Twenty-Eight and a Half Wishes
by Denise Grover Swank
CreateSpace
Copyright © July 2011
ISBN: 978-1463514587
$14.99 Paperback 372 pages
ASIN: B0058UXHHK
$0.99 Kindle 587KB
Synopsis:
For Rose Gardner, working at the DMV on a Friday afternoon is bad even before she sees a vision of herself dead. She's had plenty of visions, usually boring ones like someone's toilet's overflowed, but she's never seen one of herself before. When her overbearing momma winds up murdered on her sofa instead, two things are certain: There isn't enough hydrogen peroxide in the state of Arkansas to get that stain out, and Rose is the prime suspect.
Rose realizes she's wasted twenty-four years of living and makes a list on the back of a Wal-Mart receipt: twenty-eight things she wants to accomplish before her vision comes true . She's well on her way with the help of her next door neighbor Joe, who has no trouble teaching Rose the rules of drinking, but won't help with number fifteen-- do more with a man. Joe's new to town, but it doesn't take a vision for Rose to realize he's got plenty secrets of his own.
Somebody thinks Rose has something they want and they'll do anything to get it. Her house is broken into, someone else she knows is murdered, and suddenly, dying a virgin in the Fenton County jail isn't her biggest worry after all.
Review:
I think I've said this before, but I love mysteries. I cut my reading teeth on the cozies of Agatha Christie -- I have read every single one more times than I or anyone else can count -- and it didn't stop there. After mastering the entire Christie collection, I moved on to the works of P. D. James and her Adam Dalgliesh series, got hooked by Elizabeth Peters and the capers of Amelia Peabody, Vicky Bliss, and Jacqueline Kirby, love the animal antics of Rita Mae Brown's books written with Sneaky Pie Brown, and have shivered through many a Mary Higgins Clark, and in recent years have added Linda Welch's paranormal mysteries to my "must have" list.
While my list is a little less than comprehensive, you get the picture. And now, I must add another to the must have list, and that is the southern mystery of Denise Grover Swank's Twenty-Eight and a Half Wishes and her main character, Rose Gardner. As you might be able to tell from my listed reading selections above, I enjoy the characters as much if not more than the mystery aspect. And I'll admit to loving the fluffy grandmotherly Miss Marple more than the efficient, symmetrically-driven Poirot -- although I enjoy both. And with Rose Gardner, Swank gives us a character to root for. Through the book, we get to watch Rose blossom into the woman she wants to become. After being kept firmly under her mother's thumb for twenty-four years, Rose has had enough. She's had enough of the small town of Henryetta pointing their fingers at her until she shrinks into the background, she's had enough of having to hide the person she is inside, and as with all "breaking out" situations, sometimes it takes a bit of forcefulness to make it happen.

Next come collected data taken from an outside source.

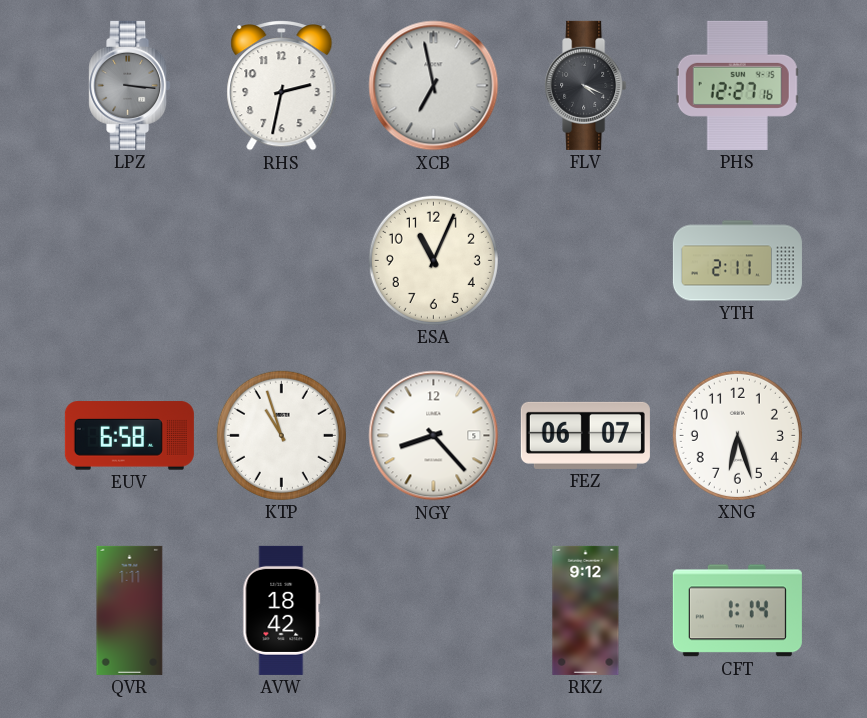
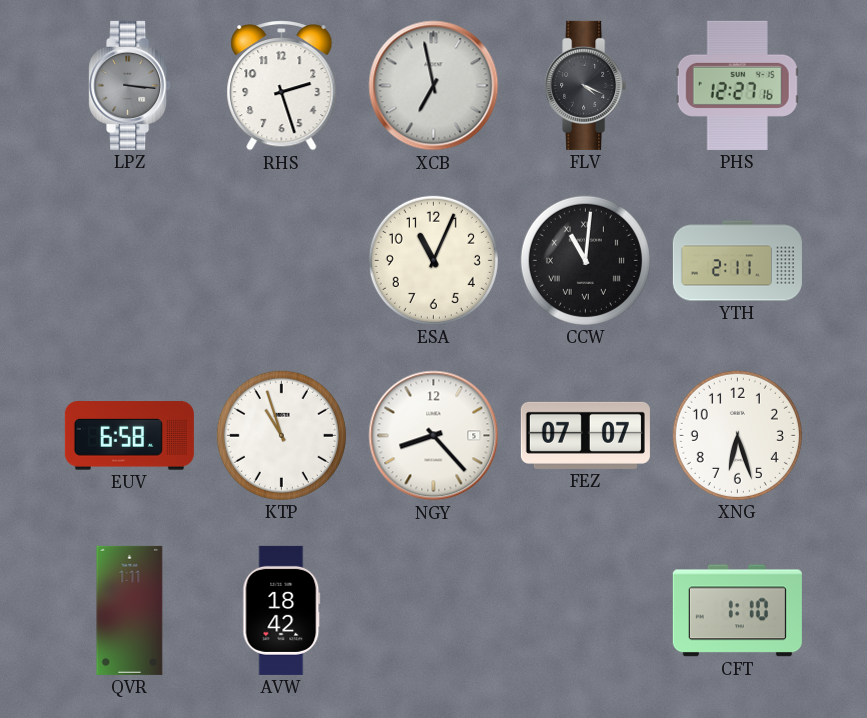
RHS: 2:32 -> 2:27
CCW: none -> 11:01
FEZ: 06:07 -> 07:07
RKZ: 9:12 -> none
CFT: 1:14 -> 1:10
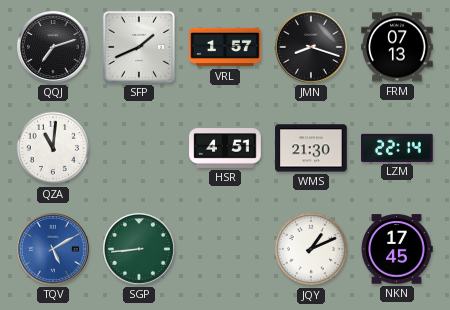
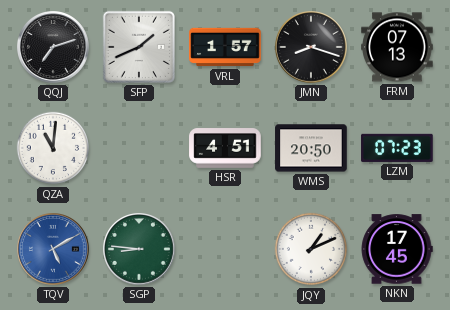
WMS: 21:30 -> 20:50
LZM: 22:14 -> 07:23
SGP: 8:44 -> 8:46
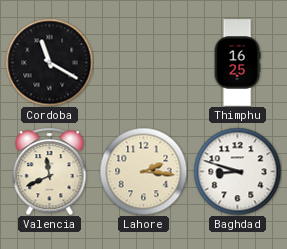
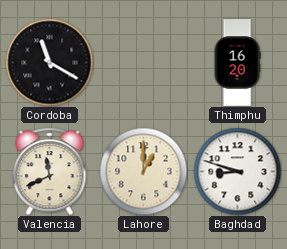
Thimphu: 16:25 -> 16:20
Lahore: 2:16 -> 1:00
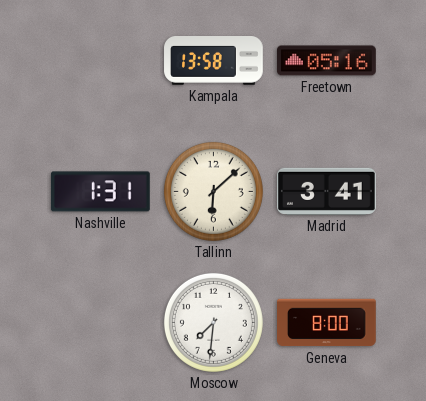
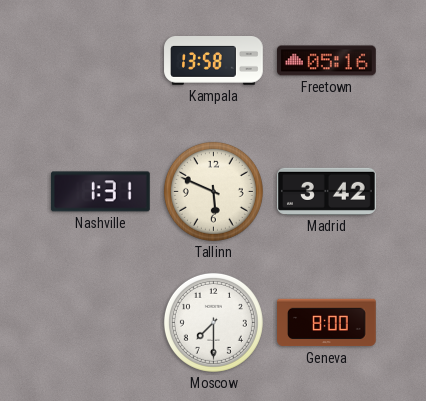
Tallinn: 6:08 -> 5:49
Madrid: 3:41 -> 3:42
Moscow: 7:31 -> 7:30
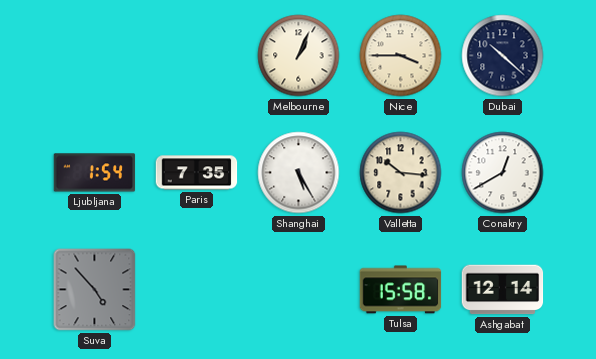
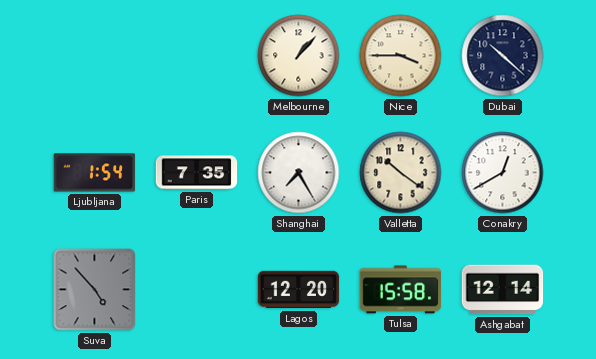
Melbourne: 1:04 -> 1:07
Shanghai: 5:25 -> 7:25
Valletta: 10:16 -> 10:21
Lagos: none -> 12:20
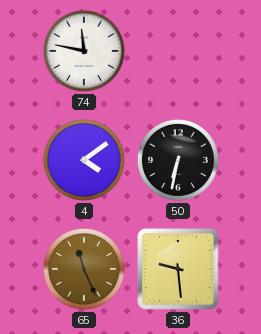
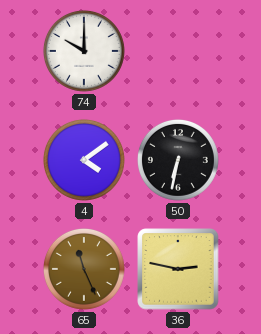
74: 11:47 -> 10:00
36: 9:29 -> 2:47
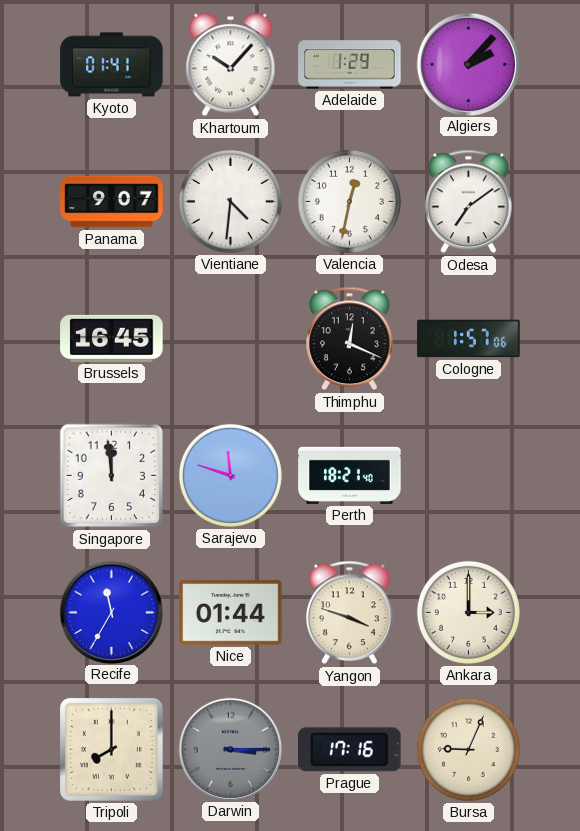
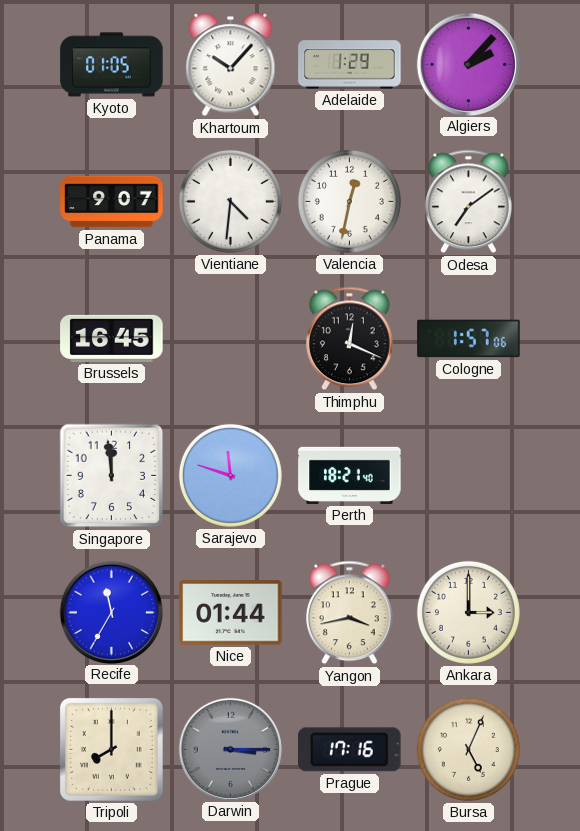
Kyoto: 01:41 -> 01:05
Yangon: 3:48 -> 3:43
Bursa: 9:04 -> 5:04
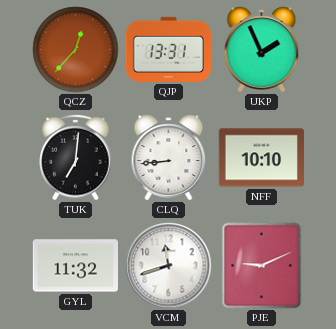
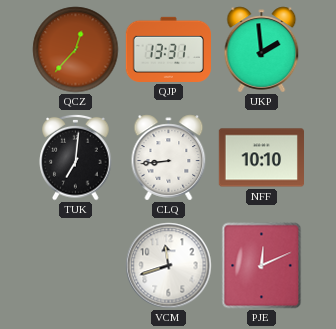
UKP: 1:56 -> 1:59
GYL: 11:32 -> none
PJE: 9:11 -> 12:11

And with Rose there is no exception.
Only not everyone chooses to break out and start living their life on their own terms at the same time their mother is murdered. And then there's Joe, the cute next-door neighbor, who wants to help her through the situation of being accused of murdering her own mother, but can she trust him? And of course, there is the whole having-seen-your-own-death-in-a-vision thing -- and Rose is never wrong in what she sees. The list is a delightful, and yet sometimes bittersweet, and provides the backbone to the story.
I don't want to give any spoilers, but will say that Swank gives us a character to identify with and takes us on a ride with more curves and twists than a backwoods mountain trail. I read this on Kindle and it is a rare occurrence, but I purchased it in print, so I can have the author sign it when I see her in person.